■ TASK INSTRUCTIONS ■
Print the listing exactly, but only as far as the line containing "construite entièrement avec". The first line and that line are both included.
(Beginning of INFORMATION PROVIDED)
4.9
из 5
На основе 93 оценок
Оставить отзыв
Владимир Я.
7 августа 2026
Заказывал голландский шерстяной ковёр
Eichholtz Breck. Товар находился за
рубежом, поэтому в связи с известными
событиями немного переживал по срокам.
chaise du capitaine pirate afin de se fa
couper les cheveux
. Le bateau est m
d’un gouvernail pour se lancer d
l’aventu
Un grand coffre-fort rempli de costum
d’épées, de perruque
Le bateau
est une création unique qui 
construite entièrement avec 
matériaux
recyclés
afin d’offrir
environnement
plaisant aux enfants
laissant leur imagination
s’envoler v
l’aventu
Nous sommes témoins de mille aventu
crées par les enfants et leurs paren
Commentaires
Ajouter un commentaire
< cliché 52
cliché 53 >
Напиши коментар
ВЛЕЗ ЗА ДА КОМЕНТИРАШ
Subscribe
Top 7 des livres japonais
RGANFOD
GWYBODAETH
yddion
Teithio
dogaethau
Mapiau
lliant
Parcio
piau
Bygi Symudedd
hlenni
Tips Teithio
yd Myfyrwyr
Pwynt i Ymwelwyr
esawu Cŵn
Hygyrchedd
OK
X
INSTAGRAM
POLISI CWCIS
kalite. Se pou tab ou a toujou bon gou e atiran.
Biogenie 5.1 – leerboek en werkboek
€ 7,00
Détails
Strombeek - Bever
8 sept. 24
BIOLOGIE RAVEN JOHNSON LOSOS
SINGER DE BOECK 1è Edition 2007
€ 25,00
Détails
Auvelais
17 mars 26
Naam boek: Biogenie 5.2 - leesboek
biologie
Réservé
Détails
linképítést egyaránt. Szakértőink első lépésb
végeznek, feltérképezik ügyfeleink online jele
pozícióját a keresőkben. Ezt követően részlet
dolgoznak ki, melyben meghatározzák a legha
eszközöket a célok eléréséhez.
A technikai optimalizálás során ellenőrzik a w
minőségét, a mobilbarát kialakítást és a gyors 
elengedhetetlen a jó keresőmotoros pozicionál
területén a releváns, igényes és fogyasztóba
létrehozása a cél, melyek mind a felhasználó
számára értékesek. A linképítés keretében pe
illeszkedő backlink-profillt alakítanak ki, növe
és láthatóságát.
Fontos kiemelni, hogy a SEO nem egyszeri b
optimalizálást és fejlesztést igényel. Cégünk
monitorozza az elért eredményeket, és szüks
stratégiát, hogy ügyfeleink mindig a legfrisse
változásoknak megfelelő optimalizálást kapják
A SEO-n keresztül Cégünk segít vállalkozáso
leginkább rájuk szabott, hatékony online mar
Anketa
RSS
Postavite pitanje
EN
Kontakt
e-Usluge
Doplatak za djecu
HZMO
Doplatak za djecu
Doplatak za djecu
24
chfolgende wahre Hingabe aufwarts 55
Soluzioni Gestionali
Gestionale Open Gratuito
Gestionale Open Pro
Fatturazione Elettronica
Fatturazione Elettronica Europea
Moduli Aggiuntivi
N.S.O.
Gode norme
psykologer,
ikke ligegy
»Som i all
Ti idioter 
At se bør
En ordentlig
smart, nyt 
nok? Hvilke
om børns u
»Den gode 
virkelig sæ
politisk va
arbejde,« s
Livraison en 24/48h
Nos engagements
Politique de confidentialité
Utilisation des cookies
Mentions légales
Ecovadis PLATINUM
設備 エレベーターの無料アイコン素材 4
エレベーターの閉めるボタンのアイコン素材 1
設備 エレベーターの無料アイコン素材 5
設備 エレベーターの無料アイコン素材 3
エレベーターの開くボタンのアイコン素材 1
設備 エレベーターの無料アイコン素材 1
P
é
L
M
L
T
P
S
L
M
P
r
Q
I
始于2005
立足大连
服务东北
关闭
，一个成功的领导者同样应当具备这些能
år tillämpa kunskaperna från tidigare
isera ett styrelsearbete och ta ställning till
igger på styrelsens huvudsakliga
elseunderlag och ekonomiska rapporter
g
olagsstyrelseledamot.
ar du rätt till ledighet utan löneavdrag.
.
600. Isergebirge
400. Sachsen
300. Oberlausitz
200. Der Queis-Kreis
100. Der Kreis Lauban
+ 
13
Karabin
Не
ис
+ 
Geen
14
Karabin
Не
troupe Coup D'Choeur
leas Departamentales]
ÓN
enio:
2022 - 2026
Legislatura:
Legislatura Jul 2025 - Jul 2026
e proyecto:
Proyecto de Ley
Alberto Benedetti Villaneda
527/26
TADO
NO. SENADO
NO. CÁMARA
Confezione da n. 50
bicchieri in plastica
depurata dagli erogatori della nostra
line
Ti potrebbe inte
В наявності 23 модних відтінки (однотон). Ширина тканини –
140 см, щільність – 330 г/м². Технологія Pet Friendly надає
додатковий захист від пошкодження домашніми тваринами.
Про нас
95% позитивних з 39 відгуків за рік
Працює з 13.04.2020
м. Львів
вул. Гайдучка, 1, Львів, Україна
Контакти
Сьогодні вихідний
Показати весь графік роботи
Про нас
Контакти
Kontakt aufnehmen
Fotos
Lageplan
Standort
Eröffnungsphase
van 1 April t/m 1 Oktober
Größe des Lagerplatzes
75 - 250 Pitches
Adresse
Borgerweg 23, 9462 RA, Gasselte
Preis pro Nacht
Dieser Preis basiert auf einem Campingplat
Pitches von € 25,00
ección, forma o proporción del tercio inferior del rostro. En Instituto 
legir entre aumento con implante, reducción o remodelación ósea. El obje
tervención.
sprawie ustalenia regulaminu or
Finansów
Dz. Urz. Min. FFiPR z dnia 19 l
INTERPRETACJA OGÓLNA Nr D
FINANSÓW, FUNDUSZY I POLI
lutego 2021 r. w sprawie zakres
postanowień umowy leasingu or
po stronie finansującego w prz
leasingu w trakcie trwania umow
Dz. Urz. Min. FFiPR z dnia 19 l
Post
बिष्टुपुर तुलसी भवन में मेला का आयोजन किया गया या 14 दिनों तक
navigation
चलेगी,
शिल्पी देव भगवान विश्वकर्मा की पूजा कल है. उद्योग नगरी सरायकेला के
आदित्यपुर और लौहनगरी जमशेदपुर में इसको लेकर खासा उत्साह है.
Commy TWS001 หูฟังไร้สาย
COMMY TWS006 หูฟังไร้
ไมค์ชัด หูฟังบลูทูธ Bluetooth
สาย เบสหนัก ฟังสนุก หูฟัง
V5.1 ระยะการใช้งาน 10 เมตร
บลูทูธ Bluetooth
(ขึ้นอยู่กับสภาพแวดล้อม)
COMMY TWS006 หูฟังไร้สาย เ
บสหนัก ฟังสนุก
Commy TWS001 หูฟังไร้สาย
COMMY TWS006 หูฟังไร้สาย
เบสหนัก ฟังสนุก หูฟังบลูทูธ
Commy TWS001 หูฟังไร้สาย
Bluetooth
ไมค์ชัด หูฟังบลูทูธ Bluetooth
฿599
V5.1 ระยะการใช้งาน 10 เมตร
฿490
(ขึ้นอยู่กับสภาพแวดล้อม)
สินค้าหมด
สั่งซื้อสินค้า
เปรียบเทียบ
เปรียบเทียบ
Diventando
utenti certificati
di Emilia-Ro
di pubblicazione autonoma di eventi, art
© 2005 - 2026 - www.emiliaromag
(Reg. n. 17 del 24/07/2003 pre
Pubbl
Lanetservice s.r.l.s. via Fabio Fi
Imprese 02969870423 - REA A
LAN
(End of INFORMATION PROVIDED)
■ EXERCISE RESPONSE ■
4.9
из 5
На основе 93 оценок
Оставить отзыв
Владимир Я.
7 августа 2026
Заказывал голландский шерстяной ковёр
Eichholtz Breck. Товар находился за
рубежом, поэтому в связи с известными
событиями немного переживал по срокам.
chaise du capitaine pirate afin de se fa
couper les cheveux
. Le bateau est m
d’un gouvernail pour se lancer d
l’aventu
Un grand coffre-fort rempli de costum
d’épées, de perruque
Le bateau
est une création unique qui 
construite entièrement avec 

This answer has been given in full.